The Horizon speeds toward Sarnus…

…and arrives at it’s close approach to Slate, the large moon of Sarnus!

“Main engine … firing! Reactor is showing full power!”
-Chrisnic

The capture burn into orbit lasts nearly 2 minutes!

Finally, the ship is captured into orbit of Slate!

“Looks like we’ve got orbit! Good work everyone! Time to disconnect the communications probe!”
-Mitster

“Comm dishes are… deployed – undocking probe!”
-Chrisnic

The probe drifts away from DSV-3 Horizon! The satellite arrays should provide full communication with Kerbin for missions!

As horizon orbits around Slate, the crew starts reviewing data from the orbital insertion, as well as collecting tons of new data from the Sarnusian moon!

Horizon’s cargo bay opens, and the science equipment on the lander starts collecting data! However, Kimmy is the first to crunch the numbers and has some bad news!

“Uh oh! It looks like Slate is much more massive than we thought… this data says that we’re dealing with a lot more gravity than the lander was designed for!”
-Kimmy

The crew discusses the situation with Mission Control, and a novel solution is found – change the mission parameters to land on the smaller Sarnusian moon of Eeloo!

“No problem – we can transit to Eeloo in 5 days! Plugging in the maneuver!”
-Mitster

Before departing, Horizon collects information over many biomes as it circles the moon – Kimmy even climbs out and conducts visual surveys for several full orbits!

5 days later, on Day 89, Horizon begins it’s maneuver to Eeloo!

The nuclear engine fires…

… and the Horizon is propelled away from Slate, toward Eeloo!

Another 5 days later on Day 94, Horizon circularizes it’s orbit around Eeloo!

“Looks like orbit has been achieved! Eeloo is pretty similar to Mun – just a bit bigger – our lander shouldn’t have an problems!”

-Chrisnic

“We just need to find a good landing site. Maybe we can repurpose one of the survey sattelites in orbit of Slate? They should have enough deltaV to make it here!”
-Kimmy

Mission Control agrees, and scientists begin working on maneuvers to bring the Slate Surveyor to Eeloo!

Year 21, Day 327 (Sarnus/Slate Relay-Scanner Enters Slate Orbit!)

The new Sarnus/Slate Relay-Scanner probe arrives at the Sarnus system!

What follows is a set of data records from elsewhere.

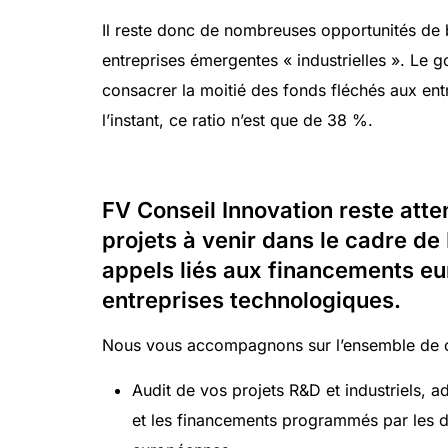
Il reste donc de nombreuses opportunités de b
entreprises émergentes « industrielles ». Le
consacrer la moitié des fonds fléchés aux en
l’instant, ce ratio n’est que de 38 %.
FV Conseil Innovation reste atten
projets à venir dans le cadre de
appels liés aux financements e
entreprises technologiques.
Nous vous accompagnons sur l’ensemble de ce
Audit de vos projets R&D et industriels, a
et les financements programmés par les div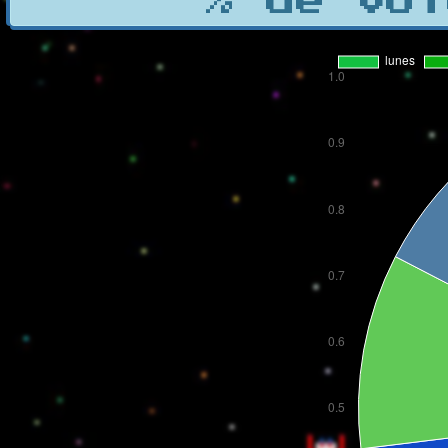
% de vot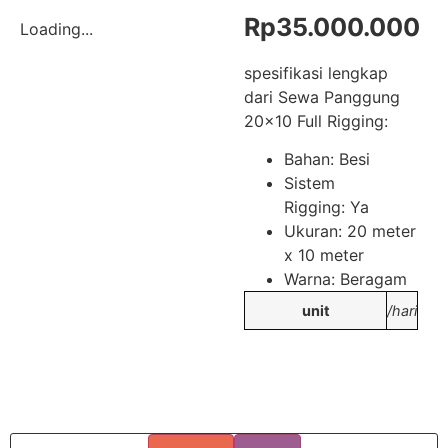
Rp
35.000.000
Loading...
spesifikasi lengkap
dari Sewa Panggung
20×10 Full Rigging:
Bahan: Besi
Sistem
Rigging: Ya
Ukuran: 20 meter
x 10 meter
Warna: Beragam
unit
/hari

“We still have communication! All those communications dishes really do add up to create a better connection with Kerbin!”
-Gene, at Mission Control

The Slate Probe performs an orbital capture maneuver…

… then captures into a 65 degree inclination Slate Orbit!

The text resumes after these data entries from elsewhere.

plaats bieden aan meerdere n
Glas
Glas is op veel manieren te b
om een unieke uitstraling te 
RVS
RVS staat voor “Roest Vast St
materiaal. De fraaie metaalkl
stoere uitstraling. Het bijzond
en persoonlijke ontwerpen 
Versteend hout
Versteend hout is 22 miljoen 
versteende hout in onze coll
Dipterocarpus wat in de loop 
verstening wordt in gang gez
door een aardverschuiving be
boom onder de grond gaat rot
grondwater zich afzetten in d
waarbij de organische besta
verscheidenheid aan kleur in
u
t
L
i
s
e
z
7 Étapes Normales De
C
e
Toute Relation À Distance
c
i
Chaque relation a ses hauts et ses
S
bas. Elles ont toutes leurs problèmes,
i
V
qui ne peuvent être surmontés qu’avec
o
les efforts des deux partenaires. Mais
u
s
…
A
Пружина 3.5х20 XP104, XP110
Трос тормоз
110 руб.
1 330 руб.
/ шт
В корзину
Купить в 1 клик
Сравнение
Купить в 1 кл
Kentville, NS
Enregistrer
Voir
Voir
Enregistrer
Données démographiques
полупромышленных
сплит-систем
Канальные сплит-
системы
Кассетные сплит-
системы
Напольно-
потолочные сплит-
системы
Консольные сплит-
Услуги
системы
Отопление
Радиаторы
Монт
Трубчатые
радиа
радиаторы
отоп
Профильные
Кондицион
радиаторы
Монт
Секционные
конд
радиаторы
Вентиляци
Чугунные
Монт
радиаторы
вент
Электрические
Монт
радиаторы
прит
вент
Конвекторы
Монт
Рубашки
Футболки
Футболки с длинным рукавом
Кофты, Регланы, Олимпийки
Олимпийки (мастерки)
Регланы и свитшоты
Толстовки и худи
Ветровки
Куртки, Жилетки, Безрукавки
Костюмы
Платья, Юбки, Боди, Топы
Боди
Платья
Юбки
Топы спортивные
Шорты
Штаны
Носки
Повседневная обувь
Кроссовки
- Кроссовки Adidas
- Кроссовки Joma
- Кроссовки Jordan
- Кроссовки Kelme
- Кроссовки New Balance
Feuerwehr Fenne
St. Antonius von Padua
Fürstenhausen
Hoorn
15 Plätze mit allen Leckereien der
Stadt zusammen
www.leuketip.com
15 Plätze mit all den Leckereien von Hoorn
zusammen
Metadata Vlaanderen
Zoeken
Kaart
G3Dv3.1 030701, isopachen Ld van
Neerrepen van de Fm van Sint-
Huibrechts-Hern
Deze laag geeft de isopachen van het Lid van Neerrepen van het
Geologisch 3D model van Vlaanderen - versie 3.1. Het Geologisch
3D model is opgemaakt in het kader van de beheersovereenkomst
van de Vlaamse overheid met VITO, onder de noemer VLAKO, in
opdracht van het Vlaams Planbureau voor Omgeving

“We have enough deltaV to maneuver the probe again if need be – but good work everybody! This is our first probe around Slate!

Indeed, previous probes to the Sarnus system have all failed – either not enough power, or not enough communications capacity. This time – it looks like a proper scan of Slate can be completed!

The lens protector on the surface telescope opens!

“We’re recieving signal! We should have a complete scan of the surface just in time for the Horizon to arrive!”
-Gene

The Relay-Scan probe continues it’s orbit around Slate! In 106 days it will be joined in the Sarnus system by DSV-3 Horizon!

Year 21, Day 142 (Construction on New Eve Communications Network Begins!)

There has been renewed interest among researchers on Kerbin to explore one of the most hazardous planets: Eve! Missions to the cloudy purple planet have been frequently plagued by problems. The intense temperature, the high gravity, and the super dense atmosphere make Eve fairly easy for small spacecraft to land but nearly impossible for large vehicles set down – let alone take off from again!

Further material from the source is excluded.